Tuesday, 24 December 2013

5 Questions With... artist Yang-En Hume

Yang-En Hume. Courtesy of the artist.

On first appearance your work, in particular the installation pieces with dolls heads, is quite unnerving - did you ever intend for your work to evoke a visceral response?

Yes, that was a deliberate decision. I’d been reading about Julia Kristeva’s writings on the abject. She argues that abjection defies divisions between the proper and improper, and between the clean and unclean. The abject is ambiguous; disturbing identity, order, and boundaries. I think that’s what makes it ideal imagery for critiquing notions of femininity and beauty.

I thought that making reference to bodily fluids (the yellow-brown liquid in the jars) in order to evoke a physical response of disgust in the viewer would be an interesting way to defy appropriate boundaries. I was also thinking of other artists who utilise abjection or dismemberment in order to transgress social norms. I think Jenny Saville’s work in particular, effectively critiques the cultural fixation on female thinness and the social preference for a tightly managed and sealed female body.

Your work focuses on preconceived notions of femininity - what interests you about this area?

The project started with the dolls. I knew I wanted to use dolls, but wasn't sure specifically how I would incorporate them into an artwork. As I began researching the historical and contemporary uses for dolls, their links to femininity and gender roles became clear, and my interest in the area grew through further research of the topic.

Historically, playing with dolls reiterated the values of modesty, maternity, obedience, submissiveness and chastity in young girls. Contemporary theorists have argued that dolls continue to play a role in teaching girls gender norms. They idealise the nuclear family and normalise certain physical traits, creating a limited concept of beauty. I think it’s interesting to analyse the social significance behind elements of popular culture, and to think about why, as a society and as individuals we hold certain preferences and inclinations.

Yang-En Hume, Polyps. Courtesy of the artist.


Yang-En Hume, Polyps (detail). Courtesy of the artist.

Why specifically do you use the dolls heads? What process do you go through when creating a work?

The faces seemed to be the most anthropomorphic aspect of the doll, giving the work a greater connection between the doll and the human body. There is also an eerie, unnerving aspect to facing hundreds of dolls heads staring at you. It places the viewer in the role of both voyeur and object of the gaze, fracturing the conventional relationship between artwork and audience.

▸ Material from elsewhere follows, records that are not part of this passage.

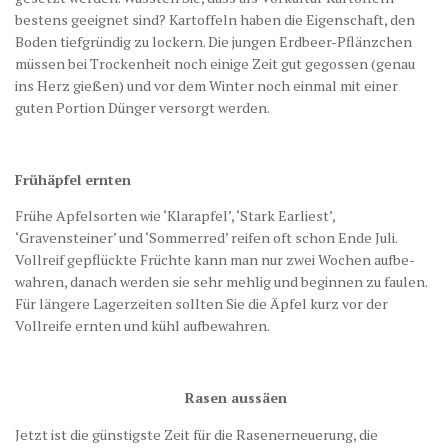
bestens geeignet sind? Kartoffeln haben die Eigenschaft, den
Boden tiefgründig zu lockern. Die jungen Erdbeer-Pflänzchen
müssen bei Trockenheit noch einige Zeit gut gegossen (genau
ins Herz gießen) und vor dem Winter noch einmal mit einer
guten Portion Dünger versorgt werden.
Frühäpfel ernten
Frühe Apfelsorten wie ‘Klarapfel’, ‘Stark Earliest’,
‘Gravensteiner’ und ‘Sommerred’ reifen oft schon Ende Juli.
Vollreif gepflückte Früchte kann man nur zwei Wochen aufbe-
wahren, danach werden sie sehr mehlig und beginnen zu faulen.
Für längere Lagerzeiten sollten Sie die Äpfel kurz vor der
Vollreife ernten und kühl aufbewahren.
Rasen aussäen
Jetzt ist die günstigste Zeit für die Rasenerneuerung, die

However, I have also been making work, which also uses the dolls limbs and bodies. My work is about more than the gaze, or the face, so I felt it was important to use the whole doll. My installation Polyps features hundreds of heads, limbs and torsos, bound up in plastic bags.

My process changes for every project. I spend a lot of time reading about other artists and theorists in the hope that this will reveal a direction to take. I’m constantly brainstorming ideas, and often I will just start making things and see where that takes me.I also like to get feedback from others, as seeing my own work all the time means it can lose it’s impact on me. If a number of people seem to react strongly to certain strands of my work I may investigate that aspect further, or neglect it, depending on the nature of the responses. That’s how my installation Collector’s Addiction came about. I had a few decapitated dolls in jars sitting in my studio, which nearly everyone who came in gravitated towards.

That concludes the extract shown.